Appréciation du conflit d’intérêts au regard du niveau des fonctions exercées

En l’espèce, si l’intéressé n’était pas l’un des cadres dirigeants de la société retenue, il occupait des fonctions de haut niveau au sein de la représentation locale de la société et ces fonctions avaient trait à un objet en relation directe avec le contenu du marché. Eu égard au niveau et à la nature des responsabilités confiées à l’intéressé au sein de la société puis des services de la collectivité et au caractère très récent de son appartenance à cette société, le Conseil d’Etat approuve les juges d’appel d’avoir jugé que sa participation à la procédure de sélection des candidatures et des offres pouvait légitimement faire naître un doute sur la persistance d’intérêts le liant à la société retenue et par voie de conséquence sur l’impartialité de la procédure suivie par la collectivité. Peu importe qu’il n’ait pas signé le rapport d’analyse des offres.
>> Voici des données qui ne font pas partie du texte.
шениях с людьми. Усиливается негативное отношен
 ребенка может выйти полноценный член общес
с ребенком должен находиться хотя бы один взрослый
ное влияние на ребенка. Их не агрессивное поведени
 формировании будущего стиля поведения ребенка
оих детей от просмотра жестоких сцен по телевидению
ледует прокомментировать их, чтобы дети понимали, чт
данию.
💥En l’espèce le cadre venait de quitter l’entreprise avant d’être recruté par la collectivité. Dans une autre affaire où une atteinte au principe d’impartialité a été retenue (Conseil d’État, 14 octobre 2015, N° 390968), cela faisait deux ans que l’intéressé avait quitté l’entreprise. Et ce n’est pas un élu ou un fonctionnaire de la collectivité qui avait des liens avec la société attributaire mais un assistant à la maîtrise d’ouvrage.
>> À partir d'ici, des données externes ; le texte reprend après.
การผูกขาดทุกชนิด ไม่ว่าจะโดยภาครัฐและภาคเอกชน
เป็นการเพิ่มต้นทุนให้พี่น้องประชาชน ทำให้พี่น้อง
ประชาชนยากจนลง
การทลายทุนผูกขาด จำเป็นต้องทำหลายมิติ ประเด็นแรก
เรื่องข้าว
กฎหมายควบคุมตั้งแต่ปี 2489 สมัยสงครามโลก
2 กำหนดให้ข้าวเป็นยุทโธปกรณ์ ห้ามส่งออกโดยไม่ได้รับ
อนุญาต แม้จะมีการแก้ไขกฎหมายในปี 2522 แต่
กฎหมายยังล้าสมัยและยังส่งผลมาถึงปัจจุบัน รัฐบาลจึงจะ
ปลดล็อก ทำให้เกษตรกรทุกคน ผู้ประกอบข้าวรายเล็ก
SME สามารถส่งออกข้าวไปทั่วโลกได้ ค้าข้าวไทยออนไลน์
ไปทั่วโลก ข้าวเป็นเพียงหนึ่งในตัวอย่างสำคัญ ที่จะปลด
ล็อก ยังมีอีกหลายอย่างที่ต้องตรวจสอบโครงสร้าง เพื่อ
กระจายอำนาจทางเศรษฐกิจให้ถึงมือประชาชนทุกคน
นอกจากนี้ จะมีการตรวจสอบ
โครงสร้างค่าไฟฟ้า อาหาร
Pas nécessaire de prouver que la collectivité ait eu l’intention de favoriser le candidat

Le Conseil d’Etat estime également que la cour administrative d’appel « n’a ni inexactement qualifié les faits ni commis d’erreur de droit en jugeant, sans relever une intention de sa part de favoriser un candidat, qu’eu égard à sa nature, la méconnaissance de ce principe d’impartialité était par elle-même constitutive d’un vice d’une particulière gravité justifiant l’annulation du contrat à l’exclusion de toute autre mesure ». Il est donc indifférent que la collectivité ait ou non cherché intentionnellement à favoriser le candidat.
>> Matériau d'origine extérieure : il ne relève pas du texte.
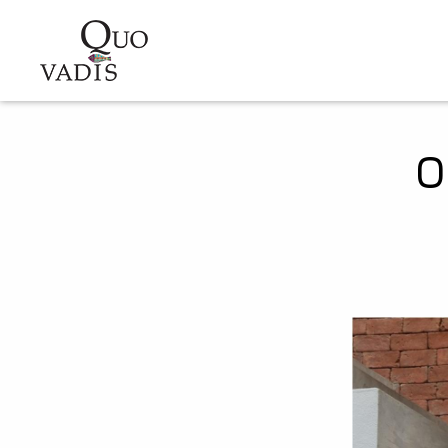
Sari la conținutul principal
Navigare
principală
O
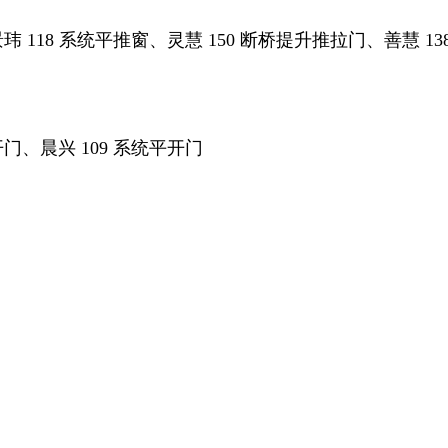
景玮 118 系统平推窗、灵慧 150 断桥提升推拉门、善慧 1
开门、晨兴 109 系统平开门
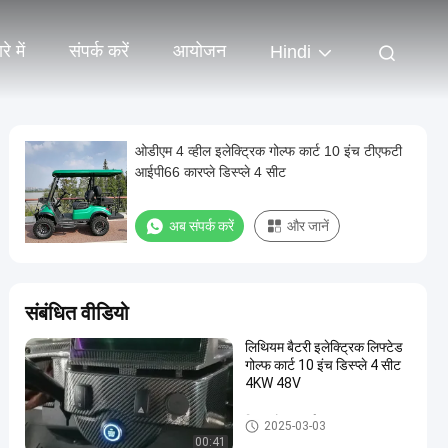
े में
संपर्क करें
आयोजन
Hindi
ओडीएम 4 व्हील इलेक्ट्रिक गोल्फ कार्ट 10 इंच टीएफटी
आईपी66 कारप्ले डिस्प्ले 4 सीट
अब संपर्क करें
और जानें
संबंधित वीडियो
लिथियम बैटरी इलेक्ट्रिक लिफ्टेड
गोल्फ कार्ट 10 इंच डिस्प्ले 4 सीट
4KW 48V
विद्युत गोल्फ कार्ट
2025-03-03
00:41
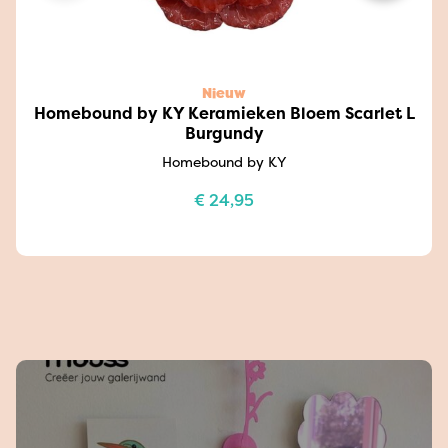
Nieuw
Homebound by KY Keramieken Bloem Scarlet L
Burgundy
Homebound by KY
€
24,95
💥Le Conseil d’Etat se trouve ainsi sur la même ligne que la chambre criminelle de la Cour de cassation lorsqu’elle se prononce sur l’élément intentionnel du délit de favoritisme. En effet pour la Cour de cassation, « l’élément intentionnel du délit prévu par l’article 432-14 du Code pénal est caractérisé par l’accomplissement, en connaissance de cause, d’un acte contraire aux dispositions législatives ou réglementaires ayant pour objet de garantir la liberté d’accès et l’égalité des candidats dans les marchés publics et les délégations de service public » (Cour de Cassation, Chambre criminelle, 14 janvier 2004, N°03-83.396), sans qu’il soit nécessaire à l’accusation de démontrer que le prévenu ait voulu favoriser le candidat retenu.

Perte sérieuse de chance de remporter le contrat

Le Conseil d’Etat rappelle enfin les règles applicables pour l’indemnisation du candidat évincé :

« Lorsqu’un candidat à l’attribution d’un contrat public demande la réparation du préjudice né de son éviction irrégulière de ce contrat et qu’il existe un lien direct de causalité entre la faute résultant de l’irrégularité et les préjudices invoqués par le requérant à cause de son éviction, il appartient au juge de vérifier si le candidat était ou non dépourvu de toute chance de remporter le contrat. En l’absence de toute chance, il n’a droit à aucune indemnité.
Dans le cas contraire, il a droit en principe au remboursement des frais qu’il a engagés pour présenter son offre. Il convient en outre de rechercher si le candidat irrégulièrement évincé avait des chances sérieuses d’emporter le contrat conclu avec un autre candidat. Si tel est le cas, il a droit à être indemnisé de son manque à gagner, incluant nécessairement, puisqu’ils ont été intégrés dans ses charges, les frais de présentation de l’offre, lesquels n’ont donc pas à faire l’objet, sauf stipulation contraire du contrat, d’une indemnisation spécifique. »

Tel est bien jugé le cas en l’espèce : le requérant avait bien une chance sérieuse d’obtenir le marché. Et pour cause : c’est le seule concurrent de la société retenue. En outre son offre avait obtenu une note pondérée de 15,50 sur 20, contre une note de 17,70 sur 20 accordée à l’attributaire.